BELUM lama ini, viral video seorang ustaz salafi (wahabi) yang merokok dan dikecam oleh kelompoknya. Menurut ustaz salafi itu, hukum rokok dalam Islam yaitu halal. Padahal kelompoknya diketahui mengharamkan rokok.
Bahkan, dalam dunia Islam keseluruhan, terdapat perbedaan pendapat tentang hukum rokok. Ada yang bilang halal dan ada yang berpandangan haram. Di samping itu, di luar soal agama, rokok pun menjadi pokok perbedaan antara pemerintah dengan industri tembakau.
Bagi ulama yang berpendapat rokok itu boleh, hukumnya pun dapat bervariasi. Hukum rokok dapat makruh apabila perokok secara fisik sehat dan tidak menderita penyakit tertentu yang apabila merokok akan membahayakan jiwanya. Merokok baru haram apabila dapat membahayakan jiwa perokok itu terjadi bagi penderita penyakit tertentu seperti penyakit jantung yang kronis.

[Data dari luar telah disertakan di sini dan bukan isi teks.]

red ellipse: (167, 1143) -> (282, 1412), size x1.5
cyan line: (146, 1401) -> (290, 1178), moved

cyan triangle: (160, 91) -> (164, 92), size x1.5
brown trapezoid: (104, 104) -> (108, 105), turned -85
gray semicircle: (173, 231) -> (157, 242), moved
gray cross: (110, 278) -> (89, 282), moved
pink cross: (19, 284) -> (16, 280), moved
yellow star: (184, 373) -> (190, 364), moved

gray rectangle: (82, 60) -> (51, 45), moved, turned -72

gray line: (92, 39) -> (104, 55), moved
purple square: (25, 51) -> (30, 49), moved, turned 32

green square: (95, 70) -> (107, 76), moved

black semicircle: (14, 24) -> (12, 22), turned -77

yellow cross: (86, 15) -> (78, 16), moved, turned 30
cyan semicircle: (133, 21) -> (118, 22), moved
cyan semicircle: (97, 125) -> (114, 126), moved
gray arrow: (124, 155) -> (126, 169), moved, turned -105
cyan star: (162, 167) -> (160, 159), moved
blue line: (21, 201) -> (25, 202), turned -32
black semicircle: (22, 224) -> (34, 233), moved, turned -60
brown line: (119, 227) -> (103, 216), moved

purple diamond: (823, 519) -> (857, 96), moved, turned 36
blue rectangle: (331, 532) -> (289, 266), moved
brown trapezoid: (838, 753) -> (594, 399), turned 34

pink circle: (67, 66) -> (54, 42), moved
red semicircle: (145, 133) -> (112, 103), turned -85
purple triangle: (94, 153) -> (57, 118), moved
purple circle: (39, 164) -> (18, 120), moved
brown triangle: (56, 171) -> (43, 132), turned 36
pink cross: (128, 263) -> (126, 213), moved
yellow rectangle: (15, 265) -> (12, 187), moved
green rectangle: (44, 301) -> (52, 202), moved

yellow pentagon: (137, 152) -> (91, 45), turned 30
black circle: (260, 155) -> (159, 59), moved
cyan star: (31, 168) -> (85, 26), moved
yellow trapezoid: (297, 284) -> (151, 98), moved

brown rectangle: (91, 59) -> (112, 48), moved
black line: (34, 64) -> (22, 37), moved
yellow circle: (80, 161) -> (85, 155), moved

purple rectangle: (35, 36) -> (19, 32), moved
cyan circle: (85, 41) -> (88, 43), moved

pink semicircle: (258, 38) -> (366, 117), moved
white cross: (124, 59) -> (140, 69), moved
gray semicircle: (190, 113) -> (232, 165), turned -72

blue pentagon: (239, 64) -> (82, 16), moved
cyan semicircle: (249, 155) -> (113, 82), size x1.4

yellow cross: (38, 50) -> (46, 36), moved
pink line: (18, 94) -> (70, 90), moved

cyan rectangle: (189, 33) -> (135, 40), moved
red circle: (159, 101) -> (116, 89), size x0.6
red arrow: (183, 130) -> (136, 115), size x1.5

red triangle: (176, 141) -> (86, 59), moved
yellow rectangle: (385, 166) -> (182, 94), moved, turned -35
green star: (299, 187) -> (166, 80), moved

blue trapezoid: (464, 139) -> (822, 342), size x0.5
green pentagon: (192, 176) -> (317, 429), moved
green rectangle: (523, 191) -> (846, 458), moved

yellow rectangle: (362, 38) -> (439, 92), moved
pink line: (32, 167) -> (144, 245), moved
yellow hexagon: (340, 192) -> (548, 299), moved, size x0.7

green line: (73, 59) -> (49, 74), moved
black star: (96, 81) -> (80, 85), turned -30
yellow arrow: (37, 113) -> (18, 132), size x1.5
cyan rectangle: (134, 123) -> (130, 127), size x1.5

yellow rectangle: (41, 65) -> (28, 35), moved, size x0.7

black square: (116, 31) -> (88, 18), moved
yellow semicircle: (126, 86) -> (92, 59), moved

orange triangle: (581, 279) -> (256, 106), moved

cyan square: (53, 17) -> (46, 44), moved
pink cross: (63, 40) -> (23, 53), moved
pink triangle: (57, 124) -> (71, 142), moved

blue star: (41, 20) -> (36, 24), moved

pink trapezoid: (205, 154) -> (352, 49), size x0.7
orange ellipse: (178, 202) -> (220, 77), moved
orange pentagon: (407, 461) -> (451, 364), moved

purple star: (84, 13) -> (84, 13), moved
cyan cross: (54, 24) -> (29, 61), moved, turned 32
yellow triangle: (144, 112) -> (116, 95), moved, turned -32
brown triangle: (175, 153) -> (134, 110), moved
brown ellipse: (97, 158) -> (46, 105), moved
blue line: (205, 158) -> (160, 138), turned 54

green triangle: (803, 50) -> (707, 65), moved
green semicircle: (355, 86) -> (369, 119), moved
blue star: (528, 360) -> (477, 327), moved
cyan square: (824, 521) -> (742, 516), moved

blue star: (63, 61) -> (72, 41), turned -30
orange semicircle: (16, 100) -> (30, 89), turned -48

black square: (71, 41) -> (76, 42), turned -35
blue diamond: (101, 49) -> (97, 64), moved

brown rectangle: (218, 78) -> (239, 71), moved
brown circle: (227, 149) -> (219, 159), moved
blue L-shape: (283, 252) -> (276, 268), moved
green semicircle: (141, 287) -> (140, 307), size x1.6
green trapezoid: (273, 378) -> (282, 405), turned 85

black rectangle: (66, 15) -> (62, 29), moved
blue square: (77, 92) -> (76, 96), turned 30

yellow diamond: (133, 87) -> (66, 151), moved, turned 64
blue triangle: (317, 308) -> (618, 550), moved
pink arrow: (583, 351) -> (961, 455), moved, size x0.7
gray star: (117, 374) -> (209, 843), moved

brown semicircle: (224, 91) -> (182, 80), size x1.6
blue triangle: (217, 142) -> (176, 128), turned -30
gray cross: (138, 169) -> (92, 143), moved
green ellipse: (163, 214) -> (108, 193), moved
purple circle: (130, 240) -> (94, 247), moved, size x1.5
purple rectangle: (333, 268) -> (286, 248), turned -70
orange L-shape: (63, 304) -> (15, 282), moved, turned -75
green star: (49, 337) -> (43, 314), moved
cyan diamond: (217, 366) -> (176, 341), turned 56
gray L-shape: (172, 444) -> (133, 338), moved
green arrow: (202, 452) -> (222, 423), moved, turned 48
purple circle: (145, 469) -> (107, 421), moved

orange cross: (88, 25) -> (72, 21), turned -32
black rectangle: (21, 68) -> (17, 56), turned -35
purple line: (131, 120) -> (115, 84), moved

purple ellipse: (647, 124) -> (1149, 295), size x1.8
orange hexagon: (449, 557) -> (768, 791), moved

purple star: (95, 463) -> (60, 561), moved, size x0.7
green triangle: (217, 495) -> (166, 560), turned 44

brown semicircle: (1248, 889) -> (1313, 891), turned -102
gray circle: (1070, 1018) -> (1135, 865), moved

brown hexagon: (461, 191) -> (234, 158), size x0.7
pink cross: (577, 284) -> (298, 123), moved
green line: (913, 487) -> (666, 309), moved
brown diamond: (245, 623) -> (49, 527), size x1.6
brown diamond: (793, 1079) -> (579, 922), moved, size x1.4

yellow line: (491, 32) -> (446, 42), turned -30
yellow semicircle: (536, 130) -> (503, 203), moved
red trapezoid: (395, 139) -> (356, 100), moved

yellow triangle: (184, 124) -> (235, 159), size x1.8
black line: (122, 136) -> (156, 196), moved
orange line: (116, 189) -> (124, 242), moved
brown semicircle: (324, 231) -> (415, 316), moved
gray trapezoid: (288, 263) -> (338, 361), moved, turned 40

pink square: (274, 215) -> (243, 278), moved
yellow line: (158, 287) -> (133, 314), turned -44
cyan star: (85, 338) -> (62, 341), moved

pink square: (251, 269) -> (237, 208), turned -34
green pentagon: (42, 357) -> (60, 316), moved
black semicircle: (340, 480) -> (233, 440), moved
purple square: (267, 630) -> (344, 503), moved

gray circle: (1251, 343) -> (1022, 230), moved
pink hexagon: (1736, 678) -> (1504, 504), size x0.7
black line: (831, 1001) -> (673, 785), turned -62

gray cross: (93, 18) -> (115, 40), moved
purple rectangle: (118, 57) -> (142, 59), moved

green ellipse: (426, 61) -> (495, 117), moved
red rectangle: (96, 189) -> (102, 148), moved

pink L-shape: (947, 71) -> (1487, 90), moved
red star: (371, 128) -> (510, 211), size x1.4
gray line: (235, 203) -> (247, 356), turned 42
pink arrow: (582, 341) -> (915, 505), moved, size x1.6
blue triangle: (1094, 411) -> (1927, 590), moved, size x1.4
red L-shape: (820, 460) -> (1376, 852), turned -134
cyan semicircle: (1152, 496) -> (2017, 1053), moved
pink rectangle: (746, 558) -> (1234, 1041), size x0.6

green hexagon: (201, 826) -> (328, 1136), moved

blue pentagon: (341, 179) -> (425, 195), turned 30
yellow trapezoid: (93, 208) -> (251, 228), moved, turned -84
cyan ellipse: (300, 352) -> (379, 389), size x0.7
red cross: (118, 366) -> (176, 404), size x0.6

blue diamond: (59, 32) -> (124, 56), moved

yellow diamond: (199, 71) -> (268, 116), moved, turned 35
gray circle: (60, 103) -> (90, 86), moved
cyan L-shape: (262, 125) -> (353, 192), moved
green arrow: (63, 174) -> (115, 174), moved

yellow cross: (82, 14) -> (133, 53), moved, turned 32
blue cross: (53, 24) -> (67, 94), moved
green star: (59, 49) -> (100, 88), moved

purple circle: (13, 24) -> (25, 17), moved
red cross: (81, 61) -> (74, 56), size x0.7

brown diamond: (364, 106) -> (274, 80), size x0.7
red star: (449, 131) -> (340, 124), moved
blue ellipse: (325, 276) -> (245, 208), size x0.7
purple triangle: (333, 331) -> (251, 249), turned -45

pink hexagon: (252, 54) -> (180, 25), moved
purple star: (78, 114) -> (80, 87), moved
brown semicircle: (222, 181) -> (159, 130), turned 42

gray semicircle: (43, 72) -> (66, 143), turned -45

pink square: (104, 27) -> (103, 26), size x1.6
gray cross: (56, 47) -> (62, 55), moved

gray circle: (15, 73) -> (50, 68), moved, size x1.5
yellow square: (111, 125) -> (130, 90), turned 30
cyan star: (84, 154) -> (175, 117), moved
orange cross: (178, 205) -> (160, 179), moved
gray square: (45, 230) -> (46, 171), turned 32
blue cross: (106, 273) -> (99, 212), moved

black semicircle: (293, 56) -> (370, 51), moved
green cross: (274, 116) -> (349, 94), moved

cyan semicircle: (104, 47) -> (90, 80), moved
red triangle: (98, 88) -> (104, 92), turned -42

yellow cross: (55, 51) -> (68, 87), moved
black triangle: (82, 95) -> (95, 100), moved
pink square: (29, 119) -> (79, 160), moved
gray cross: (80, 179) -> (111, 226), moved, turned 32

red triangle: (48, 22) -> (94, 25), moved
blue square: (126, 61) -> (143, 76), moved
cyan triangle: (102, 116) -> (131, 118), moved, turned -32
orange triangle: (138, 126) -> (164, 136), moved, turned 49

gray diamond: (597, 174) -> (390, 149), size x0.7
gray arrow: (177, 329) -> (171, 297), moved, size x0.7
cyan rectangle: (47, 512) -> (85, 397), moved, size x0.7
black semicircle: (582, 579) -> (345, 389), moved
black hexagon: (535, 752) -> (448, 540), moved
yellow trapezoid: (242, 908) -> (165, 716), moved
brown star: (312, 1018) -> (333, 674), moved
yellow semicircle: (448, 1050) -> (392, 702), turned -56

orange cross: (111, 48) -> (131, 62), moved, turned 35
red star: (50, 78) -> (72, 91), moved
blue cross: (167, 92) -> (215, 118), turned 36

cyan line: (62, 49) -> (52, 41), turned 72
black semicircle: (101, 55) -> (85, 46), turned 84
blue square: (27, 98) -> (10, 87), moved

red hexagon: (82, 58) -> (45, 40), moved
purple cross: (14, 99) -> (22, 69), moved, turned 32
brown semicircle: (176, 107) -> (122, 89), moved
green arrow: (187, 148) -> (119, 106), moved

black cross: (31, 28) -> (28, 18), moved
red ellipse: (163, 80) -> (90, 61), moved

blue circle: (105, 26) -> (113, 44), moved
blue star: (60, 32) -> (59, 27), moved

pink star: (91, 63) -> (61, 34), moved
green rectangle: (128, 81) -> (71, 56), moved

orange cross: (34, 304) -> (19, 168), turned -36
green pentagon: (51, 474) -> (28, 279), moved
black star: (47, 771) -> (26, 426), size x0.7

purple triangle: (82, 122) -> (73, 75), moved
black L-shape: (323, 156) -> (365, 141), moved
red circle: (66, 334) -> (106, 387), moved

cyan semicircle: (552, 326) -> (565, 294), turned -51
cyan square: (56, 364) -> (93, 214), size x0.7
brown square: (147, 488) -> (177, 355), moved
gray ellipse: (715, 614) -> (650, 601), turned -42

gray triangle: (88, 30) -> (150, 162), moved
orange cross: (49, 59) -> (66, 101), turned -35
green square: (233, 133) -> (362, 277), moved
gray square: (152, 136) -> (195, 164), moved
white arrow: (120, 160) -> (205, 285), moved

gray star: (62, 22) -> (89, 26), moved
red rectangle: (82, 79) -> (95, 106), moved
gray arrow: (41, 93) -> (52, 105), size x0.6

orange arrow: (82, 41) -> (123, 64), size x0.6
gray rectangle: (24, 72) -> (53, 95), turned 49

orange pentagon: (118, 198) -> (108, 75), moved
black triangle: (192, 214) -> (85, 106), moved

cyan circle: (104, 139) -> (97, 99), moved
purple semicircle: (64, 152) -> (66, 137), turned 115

Bagi ulama yang berpandangan bahwa rokok itu haram secara mutlak, mereka beralasan karena rokok itu membahayakan bagi siapapun, yang sehat atau yang sakit, serta menghamburkan uang. Untuk lebih jelasnya berikut paparan pendapat ulama tentang hukum rokok sebagaimana dilansir Pondok Pesantren Alhoirot.
Dalam bahasa Arab, rokok disebut dukhan, tabagh, tambak, natan, dan sijarah. Sedangkan perbuatan merokok itu disebut dengan tadkhin. Pengisap rokok atau perokok disebut dengan mudakhkhin.
Pada dasarnya tidak ada pembahasan eksplisit di dalam Al-Qur'an dan hadits tentang status rokok dan merokok. Dalil-dalil nash yang dipakai cenderung tidak persis dan eksplisit mengarah pada rokok.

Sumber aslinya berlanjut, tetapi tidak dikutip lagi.